Saneamento básico é pago onde não existe
População arrasada e desesperada Localidades da freguesia de Vila Nova de São Pedro ainda não têm as ligações concretizadas ao nível dos esgotos, e desde agosto que a população paga como se tivesse o serviço
Sílvia Agostinho
27-12-2016 às 11:55 Ao entrarmos em localidades como Torre Penalva ou Casal de Além o cenário de água a escorrer pelas valetas é já um clássico. Provem das casas dos habitantes de algumas localidades da União de Freguesias de Manique do Intendente, Maçussa e Vila Nova de São Pedro que há vários anos aguardam pela entrada em funcionamento dos esgotos. Esta é uma das formas que a população encontrou para escoar as águas das lavagens das máquinas de lavar, para que as fossas não atinjam o limite da sua capacidade mais depressa. Para as fossas dizem-nos vão apenas as águas das sanitas. Um cenário pouco condizente com o século XXI mas que teima em não dar o passo em frente. Quer no verão ou no inverno, o cheiro chega a ser nauseabundo nestas pequenas localidades, com muitas melgas à mistura, com evidentes prejuízos para a saúde pública. A realidade que já não podia piorar mais, acabou por se tornar desde o verão um pesadelo para os habitantes destas duas aldeias, a que se juntam os de Carrascal e Arrifana, cerca de 800 no total, com a cobrança do saneamento básico onde este ainda não existe. O Valor Local ouviu a população das principais localidades afetadas (clicar na sete laranja na imagem acima para ouvir)

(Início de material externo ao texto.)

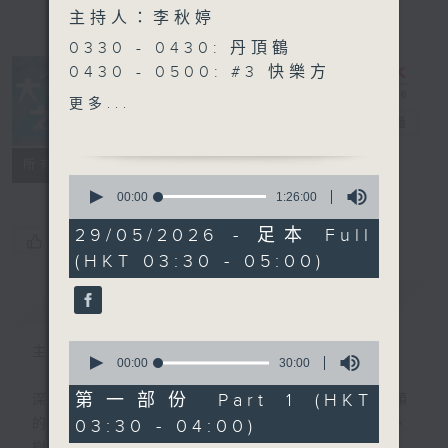
主持人：李秋婷
0330 - 0430: 丹頂鶴
0430 - 0500: #3 快樂方
程式 正向自我暗示
更多...
大自然之聲
電台直播
特備網頁
PODCASTS
聯絡
所有集數
0
seconds
00:00
1:26:00
of
1
29/05/2026 - 足本 Full
您喜歡這個節目嗎?
hour,
(HKT 03:30 - 05:00)
26
minutes,
0
簡介
GIST
seconds
0
主持人：李秋婷
seconds
00:00
30:00
of
30
第一部份 Part 1 (HKT
深夜，是結束，也是新的開始。開啟一段另類
minutes,
03:30 - 04:00)
的旅程，投入難得的片刻寧靜，置身於風、
0
seconds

Palmira Conde, residente em Torre Penalva, diz-se completamente desalentada – “Pois claro que já o devíamos ter mas parece que não fazemos parte do mundo. As tampas de esgoto foram colocadas à porta das pessoas que não podem utilizar os esgotos como os outros”, refere e deduz : “Estamos todos à espera do saneamento básico”. O presidente da União de Freguesias, José Avelino Correia, acrescenta que já estiveram em estudo três ou quatro trajetos para o emissário que por sua vez será ligado à ETAR de Vila Nova de São Pedro. “As pessoas continuam a ver os esgotos a passar ao pé da porta sem se poderem ligar”, constata. Em localidades como Arrifana, onde o terreno é mais plano, “o envio da água das lavagens das máquinas para a rua leva a que seja mais difícil até para a própria junta fazer a limpeza em condições, devido à acumulação de lixos, ervas e insetos”.
Em Casal de Além, o drama continua: José Carlos Faustino refere que o aumento que sentiu na fatura, devido à cobrança de saneamento básico onde a ligação de esgotos não se encontra concretizada, fez duplicar o valor da conta mensal a pagar à “Águas da Azambuja”. Em média pagava 30 euros, agora já vai nos 60 euros – “Isto são coisas do terceiro mundo, se eu estivesse a pagar mais pela água ainda se compreendia, mas neste caso quando nem sequer usufruo dos esgotos, é caso para dizer que algo assim não deve acontecer em parte nenhuma do mundo”, desabafa. O morador está a pensar em dirigir-se à associação de defesa do consumidor dado o desespero que diz sentir. José Carlos Faustino já fez as contas e o valor que está a pagar mensalmente pela componente da tarifa em questão supera em muito o preço que pagava por um desentupimento da sua fossa. Neste novo acordo, o utente do serviço que peça uma limpeza de fossas não paga e em troca é lhe cobrada a tarifa fixa e de disponibilidade de saneamento básico ao longo do ano, contudo e segundo este munícipe “não compensa nada”. “Normalmente necessito de uma limpeza por ano, que custa 90 euros, ora por este andar vou pagar só de saneamento básico 250 euros ao fim de um ano”. A junta de freguesia decidiu lançar um abaixo-assinado em relação a esta matéria que segundo José Avelino Correia já conta com 300 assinaturas.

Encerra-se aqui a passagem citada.